Follow that by match.data(psm) and call it psm_data
Look at the dimensions of psm_data. What can you conclude about the number of observations that matched?
library(MatchIt)
psm <- matchit(catholic ~ w3income_1k + p5numpla + w3momed_hsb, link="logit", data = df)
psm_data<-match.data(psm)
dim(psm_data)
## [1] 1860 8
Sort the data by distance, and show the 10 first observations.
Do you see how observations were matched on distance?
psm_data1 <- psm_data[order(psm_data$distance),]
head(psm_data1)
## # A tibble: 6 x 8
## c5r2mtsc_std catholic w3income_1k p5numpla w3momed_hsb distance weights
## <dbl> <dbl> <dbl> <dbl> <dbl> <dbl> <dbl>
## 1 -0.384 0 17.5 2 1 0.0607 1
## 2 -2.59 1 17.5 2 1 0.0607 1
## 3 -2.37 0 22.5 2 1 0.0630 1
## 4 0.527 1 22.5 2 1 0.0630 1
## 5 -0.220 0 27.5 2 1 0.0653 1
## 6 -1.69 1 27.5 2 1 0.0653 1
## # ... with 1 more variable: subclass <fct>
In this new dataset, statistically test the means of the covariates (income, etc) between catholic vs. non-catholic schools?

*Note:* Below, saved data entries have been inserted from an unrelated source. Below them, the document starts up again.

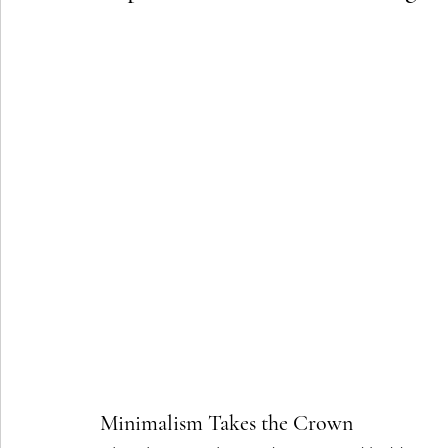
Minimalism Takes the Crown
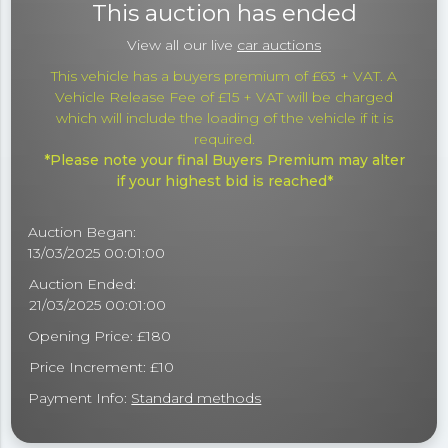
This auction has ended
View all our live
car auctions
This vehicle has a buyers premium of £63 + VAT. A
Vehicle Release Fee of £15 + VAT will be charged
which will include the loading of the vehicle if it is
required.
*Please note your final Buyers Premium may alter
if your highest bid is reached*
Auction Began:
13/03/2025 00:01:00
Auction Ended:
21/03/2025 00:01:00
Opening Price: £180
Price Increment: £10
Payment Info:
Standard methods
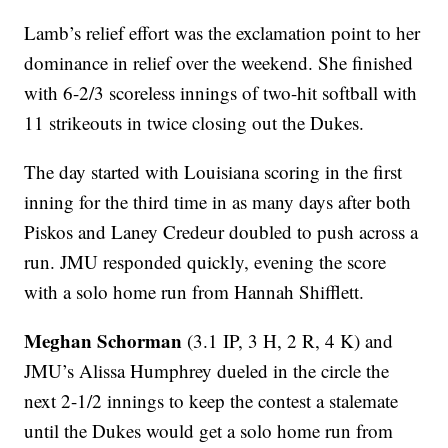
Lamb’s relief effort was the exclamation point to her
dominance in relief over the weekend. She finished
with 6-2/3 scoreless innings of two-hit softball with
11 strikeouts in twice closing out the Dukes.
The day started with Louisiana scoring in the first
inning for the third time in as many days after both
Piskos and Laney Credeur doubled to push across a
run. JMU responded quickly, evening the score
with a solo home run from Hannah Shifflett.
Meghan Schorman
(3.1 IP, 3 H, 2 R, 4 K) and
JMU’s Alissa Humphrey dueled in the circle the
next 2-1/2 innings to keep the contest a stalemate
until the Dukes would get a solo home run from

Is there a statistically significant difference? What does that tell you about your identification strategy?
Do the means of the covariates (income, etc) between catholic vs. non-catholic schools? (hint: summarise_all) Test the difference in means for statistical significance. Reflect on what PSM did for your identification strategy.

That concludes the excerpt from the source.